Stored data entries:

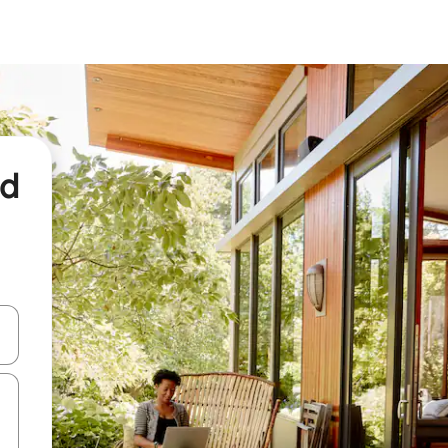
nd
een keuze met je de pijltjestoetsen omhoog en omlaag, óf door te tikk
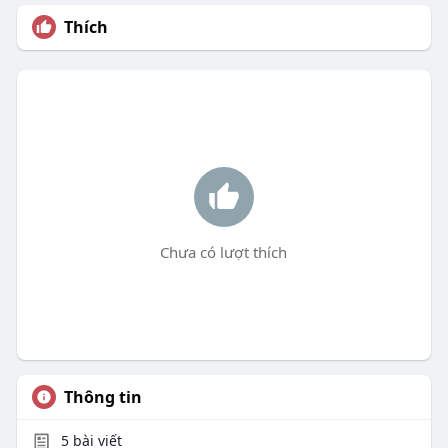
Thích
Chưa có lượt thích
Thông tin
5
bài viết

REQUIREMENT: Please return the lines above exactly, with the pictures omitted.

SOLUTION FOR THIS PROBLEM:
nd
een keuze met je de pijltjestoetsen omhoog en omlaag, óf door te tikk
Thích
Chưa có lượt thích
Thông tin
5
bài viết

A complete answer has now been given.